Sensitive Code Exposure: This module scans public code repositories for exposed sensitive data, including API keys, cloud credentials, and private SSH keys. For instance, if an employee accidentally hardcoded an AWS Access Key ID into a public GitHub repository, ThreatNG would find it. This proactive detection allows an organization to revoke the key before an attacker can use it to gain unauthorized access.
Search Engine Exploitation: This module assesses an organization’s susceptibility to information leakage via search engines. ThreatNG can identify exposed administrative directories, privileged folders, or public passwords that have been indexed by a search engine, providing a direct entry point for an attacker.

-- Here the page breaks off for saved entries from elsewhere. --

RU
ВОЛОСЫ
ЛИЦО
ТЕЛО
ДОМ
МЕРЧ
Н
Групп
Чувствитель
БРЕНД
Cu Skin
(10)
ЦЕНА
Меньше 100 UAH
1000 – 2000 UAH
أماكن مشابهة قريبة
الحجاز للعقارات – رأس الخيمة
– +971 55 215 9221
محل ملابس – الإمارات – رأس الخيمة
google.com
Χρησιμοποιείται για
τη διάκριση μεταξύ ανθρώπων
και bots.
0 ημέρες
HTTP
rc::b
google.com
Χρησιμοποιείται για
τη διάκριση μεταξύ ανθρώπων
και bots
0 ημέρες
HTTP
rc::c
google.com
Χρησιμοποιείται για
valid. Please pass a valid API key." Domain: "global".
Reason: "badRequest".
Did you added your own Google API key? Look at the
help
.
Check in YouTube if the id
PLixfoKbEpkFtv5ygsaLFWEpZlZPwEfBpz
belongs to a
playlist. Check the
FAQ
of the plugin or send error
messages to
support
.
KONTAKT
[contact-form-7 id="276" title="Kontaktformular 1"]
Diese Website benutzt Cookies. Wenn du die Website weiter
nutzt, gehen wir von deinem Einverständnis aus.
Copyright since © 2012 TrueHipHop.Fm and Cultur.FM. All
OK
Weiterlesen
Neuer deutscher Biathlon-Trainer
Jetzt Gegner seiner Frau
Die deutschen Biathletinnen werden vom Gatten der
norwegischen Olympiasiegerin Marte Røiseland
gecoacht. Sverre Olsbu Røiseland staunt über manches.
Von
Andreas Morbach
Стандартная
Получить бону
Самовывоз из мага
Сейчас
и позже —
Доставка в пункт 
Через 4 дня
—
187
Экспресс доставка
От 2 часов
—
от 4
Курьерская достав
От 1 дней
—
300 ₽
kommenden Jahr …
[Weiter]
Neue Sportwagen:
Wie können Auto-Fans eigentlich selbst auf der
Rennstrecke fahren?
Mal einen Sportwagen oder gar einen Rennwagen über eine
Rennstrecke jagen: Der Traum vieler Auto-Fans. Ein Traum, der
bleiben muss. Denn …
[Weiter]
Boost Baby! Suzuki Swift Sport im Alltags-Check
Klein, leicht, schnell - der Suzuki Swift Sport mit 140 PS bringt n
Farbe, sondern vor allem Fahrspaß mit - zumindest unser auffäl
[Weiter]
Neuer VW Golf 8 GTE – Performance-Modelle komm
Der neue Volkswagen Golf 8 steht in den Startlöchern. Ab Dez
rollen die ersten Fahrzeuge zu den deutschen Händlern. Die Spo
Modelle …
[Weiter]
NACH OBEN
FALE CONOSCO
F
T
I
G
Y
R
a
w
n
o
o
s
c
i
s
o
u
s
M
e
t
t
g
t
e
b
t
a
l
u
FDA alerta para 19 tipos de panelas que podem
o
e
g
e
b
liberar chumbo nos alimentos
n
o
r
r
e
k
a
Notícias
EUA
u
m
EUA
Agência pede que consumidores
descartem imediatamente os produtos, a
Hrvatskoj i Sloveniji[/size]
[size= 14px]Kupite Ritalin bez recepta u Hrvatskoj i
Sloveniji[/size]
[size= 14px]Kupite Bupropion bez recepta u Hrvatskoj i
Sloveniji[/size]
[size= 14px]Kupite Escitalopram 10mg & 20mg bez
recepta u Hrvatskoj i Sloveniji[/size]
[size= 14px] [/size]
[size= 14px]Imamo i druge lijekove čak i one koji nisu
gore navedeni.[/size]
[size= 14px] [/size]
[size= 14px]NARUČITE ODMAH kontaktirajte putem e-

Dark Web Presence: This module monitors for an organization’s mentions on the dark web, including compromised credentials and ransomware events. Suppose ThreatNG finds a list of compromised employee credentials for sale. In that case, it allows the organization to force password resets and take other protective measures before those credentials are used in a malicious attack.
ThreatNG’s continuously updated intelligence repositories, branded as DarCache, enable the platform to be truly proactive.
DarCache Vulnerability: This repository provides a holistic and proactive approach to managing external risks and vulnerabilities. It contains data from multiple sources, including the National Vulnerability Database (NVD), the Exploit Prediction Scoring System (EPSS), and a list of Known Exploited Vulnerabilities (KEV). By combining these, ThreatNG can determine not only the severity of a vulnerability but also the likelihood and proven real-world exploitability, which is vital for prioritizing remediation efforts.
DarCache Ransomware: This repository tracks over 70 ransomware gangs and their activities. ThreatNG can utilize this data to determine if a discovered vulnerability is a known entry point for a specific ransomware gang, enabling the organization to prioritize mitigation efforts on threats that are most relevant to them.
Complementary Solutions
ThreatNG's external-facing proactive capabilities can be enhanced by working with other cybersecurity solutions that provide internal visibility.
Security Information and Event Management (SIEM) systems: ThreatNG can feed its external intelligence into a SIEM. Suppose ThreatNG flags a publicly exposed administrative page. In that case, the SIEM can correlate this external finding with internal login logs to see if there have been any unauthorized login attempts, providing a unified view of the threat.
Extended Detection and Response (XDR) platforms: ThreatNG can provide external context to an XDR platform, enabling it to take automated response actions. For example, suppose ThreatNG identifies compromised credentials on the dark web. In that case, the XDR platform can automatically block access for those accounts and force a password reset, preventing a potential account takeover. This synergy enables a faster and more comprehensive response.